Example Output — methods —__call__apply name describeArgs describeReturn describeTransform describeErrors describe

Encrypt class

The Encrypt transform encrypts source columns using the Amazon Key Management Service key. The Encrypt transform can encrypt up to 128 MiB per cell. It will attempt to preserve the format on decryption. To preserve the data type, the data type metadata must serialize to less than 1KB. Otherwise, you must set the preserve_data_type parameter to false.
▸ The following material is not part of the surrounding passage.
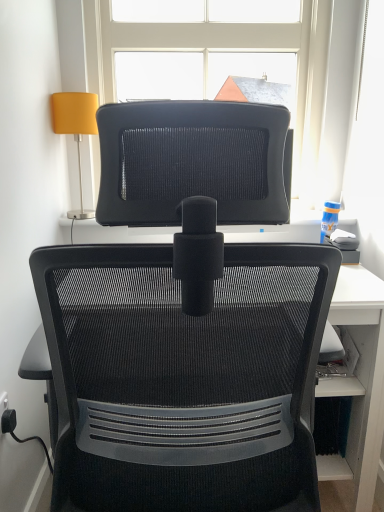 The image size is (384, 512). Find the location of `transparent glass window at upper center`. transparent glass window at upper center is located at coordinates (213, 51).

Describe the element at coordinates (75, 128) in the screenshot. I see `matte yellow fabric lampshade at upper left` at that location.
The data type metadata will be stored in plaintext in the encryption context.

Example


from pyspark.context import SparkContext
from pyspark.sql import SparkSession
from awsgluedi.transforms import *

kms = "${KMS}"
sc = SparkContext()
spark = SparkSession(sc)

input_df = spark.createDataFrame(
    [
        (1, "1234560000"),
        (2, "1234560001"),
        (3, "1234560002"),
        (4, "1234560003"),
        (5, "1234560004"),
        (6, "1234560005"),
        (7, "1234560006"),
        (8, "1234560007"),
        (9, "1234560008"),
        (10, "1234560009"),
    ],
    ["id", "phone"],
)

try:
    df_encrypt = pii.Encrypt.apply(
        data_frame=input_df,
        spark_context=sc,
        source_columns=["phone"],
        kms_key_arn=kms
    )
except:
    print("Unexpected Error happened ")
    raise

Output

The output will be a PySpark DataFrame with the original `id` column and an additional column containing the encrypted values of the `phone` column.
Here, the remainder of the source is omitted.